## TASK
Exact repetition, pictures omitted: give every record below again.

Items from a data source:
##########

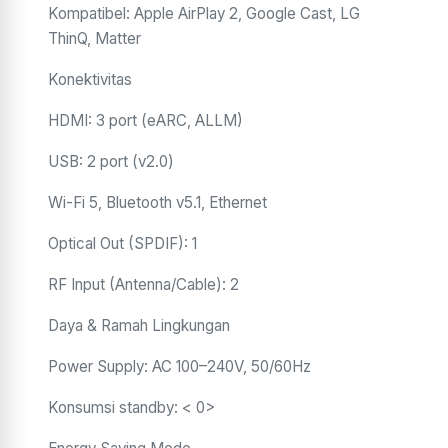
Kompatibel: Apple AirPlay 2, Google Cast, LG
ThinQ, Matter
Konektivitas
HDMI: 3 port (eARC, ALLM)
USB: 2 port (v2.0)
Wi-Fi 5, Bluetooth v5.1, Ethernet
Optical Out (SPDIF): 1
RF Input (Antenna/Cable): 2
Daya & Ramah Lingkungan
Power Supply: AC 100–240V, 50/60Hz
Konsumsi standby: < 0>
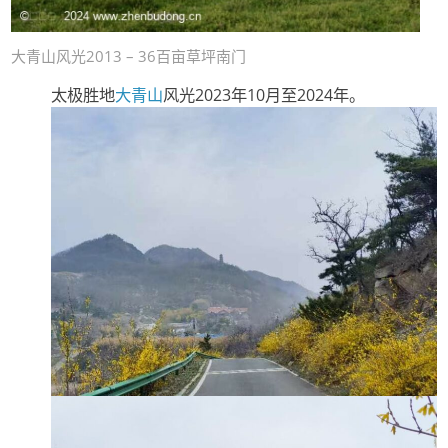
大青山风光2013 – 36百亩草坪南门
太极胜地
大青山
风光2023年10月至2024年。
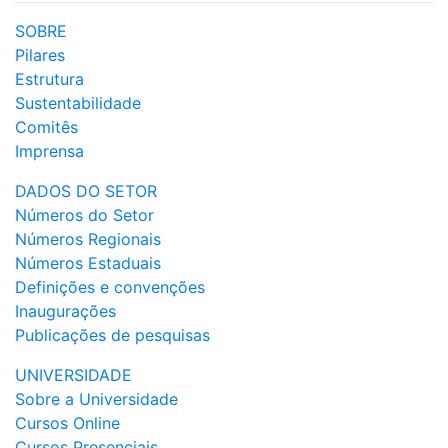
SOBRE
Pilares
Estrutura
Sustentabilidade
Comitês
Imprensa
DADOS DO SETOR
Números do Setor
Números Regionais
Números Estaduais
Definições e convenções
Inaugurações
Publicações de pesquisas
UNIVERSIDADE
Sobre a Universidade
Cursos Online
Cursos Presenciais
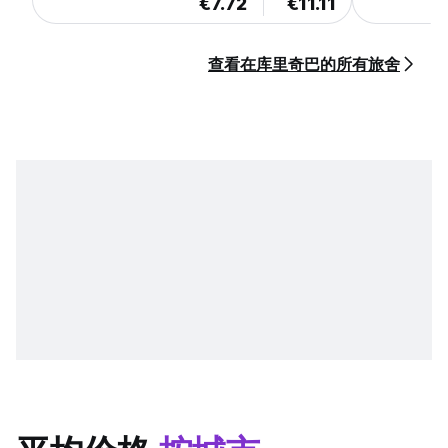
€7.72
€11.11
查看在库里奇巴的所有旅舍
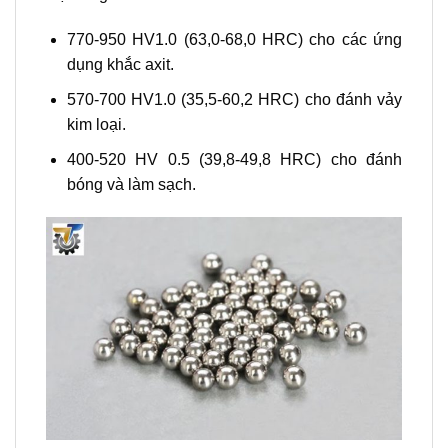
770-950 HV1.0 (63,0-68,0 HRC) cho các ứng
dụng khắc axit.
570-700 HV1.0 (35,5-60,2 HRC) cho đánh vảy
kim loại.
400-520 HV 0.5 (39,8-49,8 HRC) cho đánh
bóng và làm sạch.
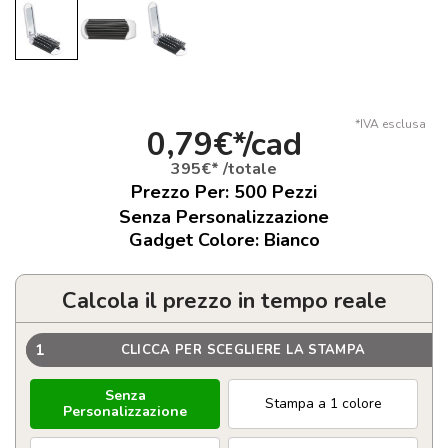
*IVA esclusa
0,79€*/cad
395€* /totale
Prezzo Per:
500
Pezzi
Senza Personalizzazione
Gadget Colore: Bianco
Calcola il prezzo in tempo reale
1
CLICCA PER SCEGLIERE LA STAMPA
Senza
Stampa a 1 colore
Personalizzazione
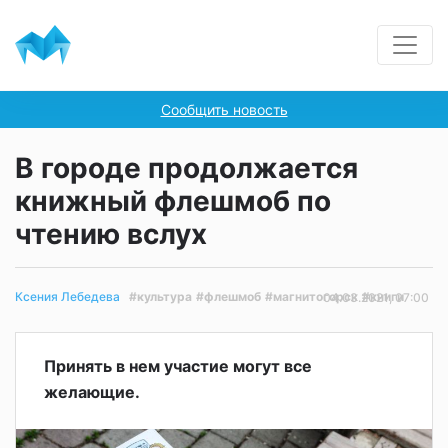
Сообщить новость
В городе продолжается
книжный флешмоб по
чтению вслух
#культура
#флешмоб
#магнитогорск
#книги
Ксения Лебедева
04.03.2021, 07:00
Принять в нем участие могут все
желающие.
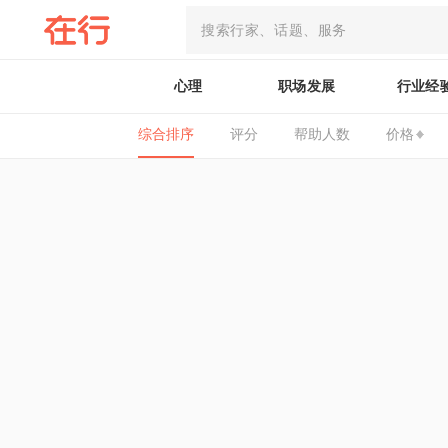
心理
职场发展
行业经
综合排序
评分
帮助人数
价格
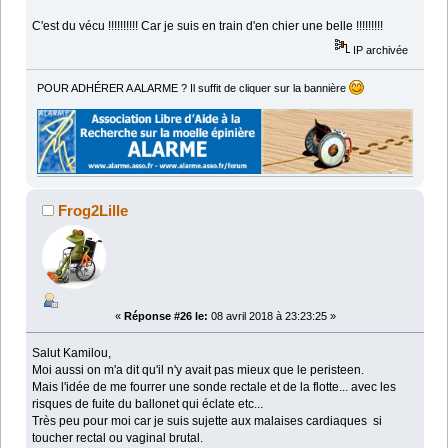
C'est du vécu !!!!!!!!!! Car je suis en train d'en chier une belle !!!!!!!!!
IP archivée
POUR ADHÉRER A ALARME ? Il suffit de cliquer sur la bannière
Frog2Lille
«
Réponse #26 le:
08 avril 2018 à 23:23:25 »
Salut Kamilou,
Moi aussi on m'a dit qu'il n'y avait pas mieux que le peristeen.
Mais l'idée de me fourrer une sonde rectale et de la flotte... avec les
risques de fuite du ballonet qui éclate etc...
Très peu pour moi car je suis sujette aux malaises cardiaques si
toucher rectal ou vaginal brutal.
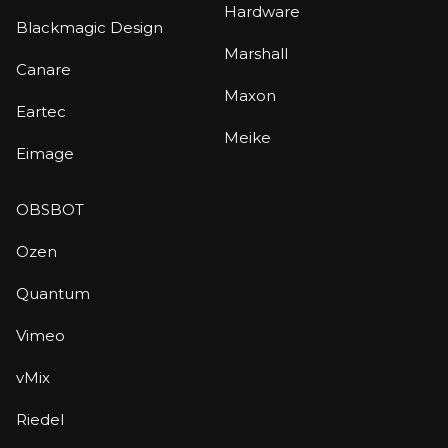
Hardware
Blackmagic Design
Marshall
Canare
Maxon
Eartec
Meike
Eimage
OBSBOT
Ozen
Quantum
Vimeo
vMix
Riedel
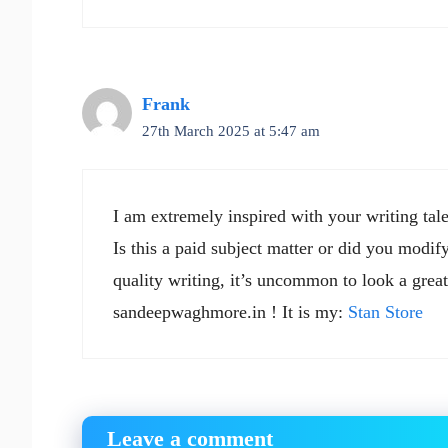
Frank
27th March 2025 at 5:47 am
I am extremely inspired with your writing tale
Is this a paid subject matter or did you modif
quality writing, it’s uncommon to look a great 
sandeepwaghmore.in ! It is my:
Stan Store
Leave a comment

##########

## ANSWER FOR THIS EXERCISE
Kompatibel: Apple AirPlay 2, Google Cast, LG
ThinQ, Matter
Konektivitas
HDMI: 3 port (eARC, ALLM)
USB: 2 port (v2.0)
Wi-Fi 5, Bluetooth v5.1, Ethernet
Optical Out (SPDIF): 1
RF Input (Antenna/Cable): 2
Daya & Ramah Lingkungan
Power Supply: AC 100–240V, 50/60Hz
Konsumsi standby: < 0>
大青山风光2013 – 36百亩草坪南门
太极胜地
大青山
风光2023年10月至2024年。
SOBRE
Pilares
Estrutura
Sustentabilidade
Comitês
Imprensa
DADOS DO SETOR
Números do Setor
Números Regionais
Números Estaduais
Definições e convenções
Inaugurações
Publicações de pesquisas
UNIVERSIDADE
Sobre a Universidade
Cursos Online
Cursos Presenciais
€7.72
€11.11
查看在库里奇巴的所有旅舍
770-950 HV1.0 (63,0-68,0 HRC) cho các ứng
dụng khắc axit.
570-700 HV1.0 (35,5-60,2 HRC) cho đánh vảy
kim loại.
400-520 HV 0.5 (39,8-49,8 HRC) cho đánh
bóng và làm sạch.
*IVA esclusa
0,79€*/cad
395€* /totale
Prezzo Per:
500
Pezzi
Senza Personalizzazione
Gadget Colore: Bianco
Calcola il prezzo in tempo reale
1
CLICCA PER SCEGLIERE LA STAMPA
Senza
Stampa a 1 colore
Personalizzazione
Сообщить новость
В городе продолжается
книжный флешмоб по
чтению вслух
#культура
#флешмоб
#магнитогорск
#книги
Ксения Лебедева
04.03.2021, 07:00
Принять в нем участие могут все
желающие.
心理
职场发展
行业经
综合排序
评分
帮助人数
价格
C'est du vécu !!!!!!!!!! Car je suis en train d'en chier une belle !!!!!!!!!
IP archivée
POUR ADHÉRER A ALARME ? Il suffit de cliquer sur la bannière
Frog2Lille
«
Réponse #26 le:
08 avril 2018 à 23:23:25 »
Salut Kamilou,
Moi aussi on m'a dit qu'il n'y avait pas mieux que le peristeen.
Mais l'idée de me fourrer une sonde rectale et de la flotte... avec les
risques de fuite du ballonet qui éclate etc...
Très peu pour moi car je suis sujette aux malaises cardiaques si
toucher rectal ou vaginal brutal.
Hardware
Blackmagic Design
Marshall
Canare
Maxon
Eartec
Meike
Eimage
OBSBOT
Ozen
Quantum
Vimeo
vMix
Riedel
Frank
27th March 2025 at 5:47 am
I am extremely inspired with your writing tale
Is this a paid subject matter or did you modif
quality writing, it’s uncommon to look a great 
sandeepwaghmore.in ! It is my:
Stan Store
Leave a comment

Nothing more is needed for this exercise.